There are two ways to increase pressure in a closed system: you can make the volume smaller or you can add more fluid . . . or both. And you can also increase cardiac output: make the ticker beat more frequently or with more force. Making the system smaller is largely about peripheral vaso-constriction, your small arteries are all surrounded by rings of muscle, contract these and blood pressure will increase. A nifty way of increasing the volume is to have the kidneys retain Na = sodium. These sodium ions suck water back from the kidney tubules to stop the salt from coming out of solution and forming crystals. That's so elegant a working solution! Sodium is maintained in equilibrium in the blood because we need it for muscle contraction and nerve signalling, using it to attract water is a secondary feature. Everything is interlinked, sometime in quite unexpected ways.
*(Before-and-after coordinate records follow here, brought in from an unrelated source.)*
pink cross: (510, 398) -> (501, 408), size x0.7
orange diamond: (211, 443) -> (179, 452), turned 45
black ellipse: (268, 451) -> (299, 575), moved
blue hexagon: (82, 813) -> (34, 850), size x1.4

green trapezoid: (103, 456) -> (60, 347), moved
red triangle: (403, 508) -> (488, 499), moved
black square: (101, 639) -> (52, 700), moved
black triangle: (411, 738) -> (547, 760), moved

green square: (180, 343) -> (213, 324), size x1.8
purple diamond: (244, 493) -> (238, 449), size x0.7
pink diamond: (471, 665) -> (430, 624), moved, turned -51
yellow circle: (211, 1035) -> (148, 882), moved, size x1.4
Hot Press, we had it all wrong. Or at least our understanding of sodium balance and blood-pressure as a physico-chemical problem to do with hydrostatics was laughably simplistic. Actually it's all in the microbiome innit? I've had multiple occasions to write about the intestinal flora / microbiome - the 2kg / 100 trillion cell / 10,000 species menagerie that we tote around in our guts . . . with out-stations up the nose, down the uterus, in yer armpit and all over our skin. It seems that, although salt intake is very closely related to blood-pressure (and this is why we are begged to use less salt in our food) some people don't seem to respond to dietary salt in that way. A group from Charité-Universitätsmedizin Berlin wondered whether the connexion between high salt diet and high blood pressure might have a microbial dimension.  The News & Views about the study from Nature 30 Nov 2017 [paywalled] is by David Relman a leading light in microbiome studies. Apparently the excess sodium leaks across the intestinal epithelium and inhibits the growth of one species of the normal flora of mice called Lactobacillus murinus. Apart from being rather sensitive to salt, these Lactobacilli metabolise a dietary amino acid tryptophan into indole. Indole leaks back across the epithelium and prevents the development of a class of key immuno-inflammation white blood cells called TH17 lymphocytes. These lads have a tendency to blurf out a pro-inflammatory cytokine called IL17 (hence the name of the cell). IL17 is a small molecule that promotes inflammation which is an essential part of fighting off infections and pathogens and one of its effects is to  annoy the inside of arteries so they swell up . . . which increases blood pressure. You will have gotten lost on the roller-coaster of consequences, so here it is in tabular form:
Input
Output
Cell
Cytokine
Effect
Conseq.
Salt
Indole
TH17
IL17
Inflam
BP
up
down
up
up
up
up
down
up
down
down
down
down
Who designed such a Heath Robinson brown-paper and string system? Mrs and Mrs Evolution, that's who. It worked fine when we were all hunting about the Serengeti. Salt was in desperate short supply back then - there were fights at the salt-licks because everyone needed enough sodium to service their muscles and nerves. Now otoh it snows salt, so it's no wonder that the carefully crafted regulatory system are thrown all ahoo.